Rather to our surprise the drawing program just didn't get much faster, even in the most unfavorable situation we could contrive (running on a Sun 3/50 without a floating point unit and sending the calculations to a much faster Sun 3 with a FPU). At the time the project sort of fizzled out amidst head-scratching, but now I can see that what I should have done (and what would have made an interesting report) was to dive into figuring out why it wasn't going much faster.
(I am pretty sure that if I could rewind time I would find the finger of blame pointed squarely at the overhead of RPC/XDR marshalling and demarshalling, although other interesting things might have also come up.)
However, ever since then I have had it firmly imprinted on the back of head that RPC can be surprisingly slow, and thus can be a source of hidden overhead in systems. Since all sorts of things involve 'RPC' in some form, even as general synchronous query/response message passing, this can very useful to remember.

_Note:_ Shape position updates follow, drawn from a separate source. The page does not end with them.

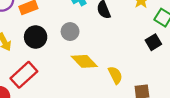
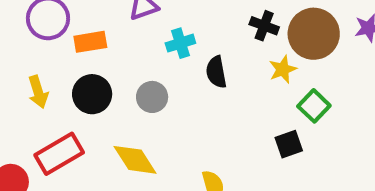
yellow diamond: (84, 61) -> (135, 160), moved

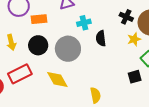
gray circle: (152, 97) -> (68, 49), size x1.6

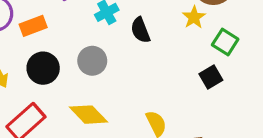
gray circle: (68, 49) -> (92, 61), size x0.7

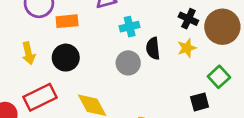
yellow star: (194, 17) -> (187, 48), moved
gray circle: (92, 61) -> (128, 63), moved

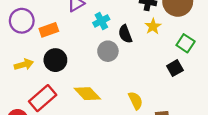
yellow arrow: (28, 53) -> (24, 64), turned -78

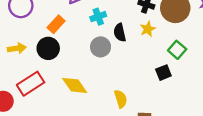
orange rectangle: (49, 30) -> (56, 24), moved, turned -36

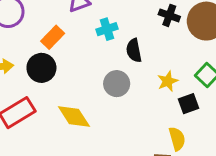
yellow star: (148, 29) -> (168, 81), moved
gray circle: (101, 47) -> (117, 84), moved
yellow semicircle: (121, 99) -> (177, 139), moved

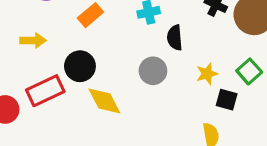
black circle: (41, 68) -> (80, 66), moved
black square: (189, 104) -> (227, 100), turned 30

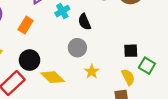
green square: (249, 71) -> (147, 66), moved
yellow star: (207, 74) -> (92, 72), moved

For example, and what brought this to mind, consider the issue of memcached versus caching in SQL servers. Since normal SQL queries are already pretty time consuming, the wire format used to talk to the SQL server is probably more designed for things like system independence than high-speed, low-overhead marshalling. By contrast, with memcached you can store data blobs in a format that is as close to your memory layout as possible, and thus get demarshalling overhead down very low.